Benioff described the same practice in different words on the same podcast: “the vast majority of those tokens don’t need to go to Anthropic. There needs to be some intermediary layer that… can route it to the most affordable for the job.” And: “there’s going to be a hot new company that’s going to come along and say… I’m going to sit between you and Anthropic and OpenAI.”
He’s describing the discipline. He just isn’t naming it.
That naming matters, because this is what SaaS management was always supposed to do — verify you aren’t paying a dollar more, or a dollar less, than the workload actually needs. Across every vendor in your environment. Across every license tier and model available today. And re-verified as the market moves underneath you. That job didn’t disappear when the unit changed. It got harder.
We’ve solved a problem of this shape before. In 2014, cloud broke the contract. Finance saw the bill. Engineering owned the workload. Neither side saw the other’s half. We didn’t fix that with a tool. We built FinOps — a cultural reset, a shared vocabulary, a new operating model. The tools followed the thinking. They had to.
Same shape now. Six functions at the table instead of two: finance, engineering, security, legal, the business, vendor management. Four meters running at once. No shared vocabulary yet. The vocabulary comes first. The tools follow.
How can I manage SaaS in an AI-first world?
Here are some recommended first steps to start managing SaaS and AI.
- Unify your SaaS data: Most SaaS/AI apps are accessed via a browser. Leverage broad discovery capabilities such as a browser extension or CASB to get an idea of what is used in your organization. For example, if you’ve decided to standardize on Microsoft Copilot and others are using Claude, this is a way to find out how widespread use is of a non-standard app and dig in further into vendor portals or use your SaaS management platform’s API connectors to dig into the details. In addition to identifying use, it’s important to understand your SaaS contract and align that to use to find potential issues with overages.

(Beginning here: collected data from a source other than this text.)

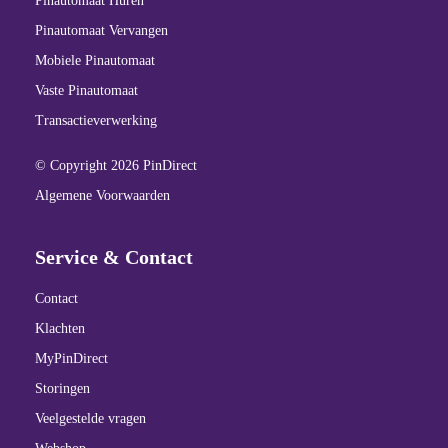
Pinautomaat Huren
Pinautomaat Vervangen
Mobiele Pinautomaat
Vaste Pinautomaat
Transactieverwerking
© Copyright 2026 PinDirect
Algemene Voorwaarden
Service & Contact
Contact
Klachten
MyPinDirect
Storingen
Veelgestelde vragen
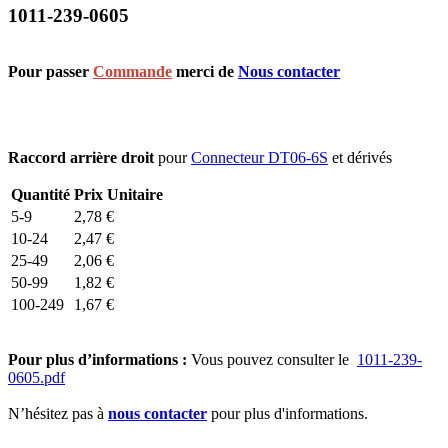
1011-239-0605
Pour passer
Commande
merci de
Nous contacter
Raccord arrière droit
pour
Connecteur DT06-6S
et dérivés
Quantité
Prix Unitaire
5-9
2,78
€
10-24
2,47
€
25-49
2,06
€
50-99
1,82
€
100-249
1,67
€
Pour plus d’informations :
Vous pouvez consulter le
1011-239-
0605.pdf
N’hésitez pas à
nous contacter
pour plus d'informations.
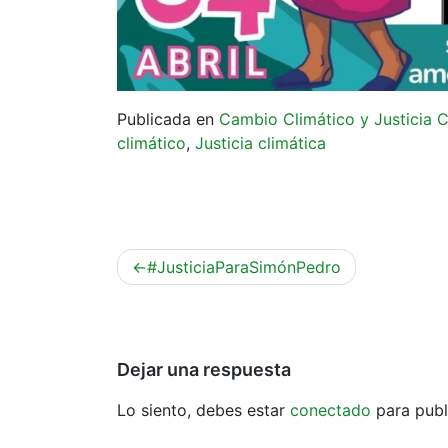
Publicada en
Cambio Climático y Justicia C
climático
,
Justicia climática
Navegación
#JusticiaParaSimónPedro
de
entradas
Dejar una respuesta
Lo siento, debes estar
conectado
para publ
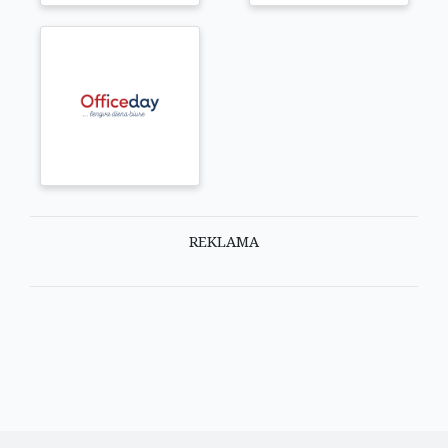
REKLAMA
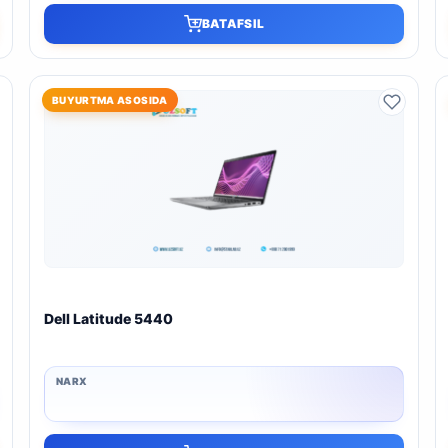
BATAFSIL
BUYURTMA ASOSIDA
Dell Latitude 5440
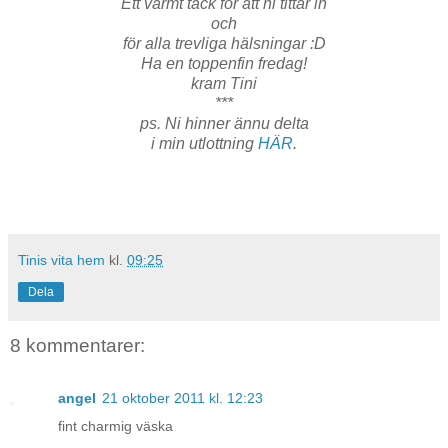
Ett varmt tack för att ni tittar in
och
för alla trevliga hälsningar :D
Ha en toppenfin fredag!
kram Tini
***
ps. Ni hinner ännu delta
i min utlottning
HÄR
.
Tinis vita hem
kl.
09:25
Dela
8 kommentarer:
angel
21 oktober 2011 kl. 12:23
fint charmig väska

- Align your team ownership structure: If everyone is managing SaaS, is anyone looking after the entire program? Identify all the SaaS used in your organization, where the billing is coming in (direct, via cloud bill, etc.), identifythe app owner and the data and processes used to keep costs in check. Get clarity on who is responsible for identifying shadow SaaS/AI and making rationalization decisions across the organization.
- Develop a continuous discipline: The constant of managing SaaS and AI is the way you do it today is not the way you will do it tomorrow. Build change into your processes and policies. Build in automation where possible and consider allocating more time to application rationalization/build vs buy decisions.